Você já parou num vídeo do TikTok, viu uma lista de "sinais de que você tem TDAH" e pensou: "nossa, isso sou eu inteiro"?

Se sim, você não está sozinho. Nos últimos anos, os feeds se encheram de conteúdos sobre TDAH, autismo em adultos, ansiedade, apego evitativo, traumas de infância. São vídeos curtos, diretos, muitas vezes bem-feitos, e que geram uma identificação quase instantânea. Em poucos segundos, uma pessoa que nunca tinha parado pra pensar nisso sai da tela achando que finalmente entendeu por que é do jeito que é.

O problema não é falar sobre saúde mental na internet. Isso, aliás, é ótimo: ajuda a quebrar tabus, aproxima temas que antes só existiam dentro de um consultório e faz muita gente procurar ajuda pela primeira vez. O problema começa quando o vídeo de 30 segundos vira sentença. Quando a pessoa para de se perguntar "será que isso me representa?" e passa a afirmar "eu tenho isso", sem nunca ter conversado com um profissional sobre o assunto.

Por que é tão fácil se ver nesses vídeos

Aqui vai uma verdade pouco confortável: quase todo mundo se identifica com sintomas genéricos de TDAH ou ansiedade, porque eles descrevem experiências humanas comuns. Procrastinar, se distrair, sentir que não pertence a lugar nenhum, ter dificuldade de regular emoção. Nada disso é exclusividade de nenhum transtorno. É parte de ser gente, principalmente numa época de excesso de estímulo, trabalho remoto, redes sociais e rotinas exaustivas.

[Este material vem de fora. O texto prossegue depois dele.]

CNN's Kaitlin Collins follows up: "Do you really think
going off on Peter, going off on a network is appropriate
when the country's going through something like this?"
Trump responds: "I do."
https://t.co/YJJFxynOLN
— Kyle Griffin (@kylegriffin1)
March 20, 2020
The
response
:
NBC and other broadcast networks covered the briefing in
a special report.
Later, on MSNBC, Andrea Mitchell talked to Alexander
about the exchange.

Os algoritmos sabem disso. Conteúdo que gera identificação roda mais, tem mais comentário, mais compartilhamento. Então o sistema empurra cada vez mais esse tipo de vídeo pra quem já demonstrou interesse, criando uma bolha onde parece que "todo mundo" tem o mesmo transtorno que você.

O que está por trás da busca por um rótulo

Talvez a pergunta mais interessante aqui não seja "esse conteúdo está certo ou errado", mas por que a gente se apega tanto a um rótulo.

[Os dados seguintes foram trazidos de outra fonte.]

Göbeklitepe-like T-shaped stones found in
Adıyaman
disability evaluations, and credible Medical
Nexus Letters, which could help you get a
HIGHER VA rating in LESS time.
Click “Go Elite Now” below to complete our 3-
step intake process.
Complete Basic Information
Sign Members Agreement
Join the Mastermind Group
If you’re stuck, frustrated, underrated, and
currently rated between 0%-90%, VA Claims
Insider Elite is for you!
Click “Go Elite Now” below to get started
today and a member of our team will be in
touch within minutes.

Ter um nome para o que sentimos alivia. Dá a sensação de que existe uma explicação, uma causa, um motivo, e não apenas um "eu sou assim mesmo, sem razão nenhuma". Um diagnóstico também pode funcionar como uma espécie de comunidade instantânea: existe um grupo, uma linguagem em comum, pessoas que "entendem" o que você vive sem precisar explicar tudo de novo.

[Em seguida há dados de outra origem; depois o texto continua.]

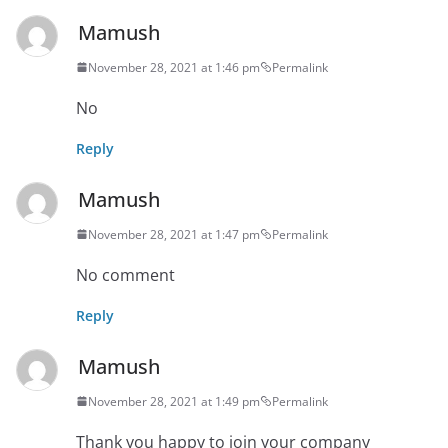
Mamush
November 28, 2021 at 1:46 pm
Permalink
No
Reply
Mamush
November 28, 2021 at 1:47 pm
Permalink
No comment
Reply
Mamush
November 28, 2021 at 1:49 pm
Permalink
Thank you happy to join your company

Em um mundo onde muita gente se sente desconectada, isolada ou incompreendida, encontrar um rótulo que parece te descrever com precisão pode ser, antes de tudo, uma forma de pertencer. É menos sobre o transtorno em si e mais sobre a necessidade de fazer sentido da própria história, e de não estar sozinho nela.

Isso não é fraqueza nem "frescura". É profundamente humano.

O risco de reduzir uma vida inteira a um rótulo

O cuidado que vale a pena ter é este: uma experiência de vida inteira, com infância, relações, jeito de sentir e reagir ao mundo, não cabe dentro de uma lista de sintomas de 40 segundos. Cada história tem contexto, camadas, particularidades que só aparecem numa escuta cuidadosa, ao longo do tempo.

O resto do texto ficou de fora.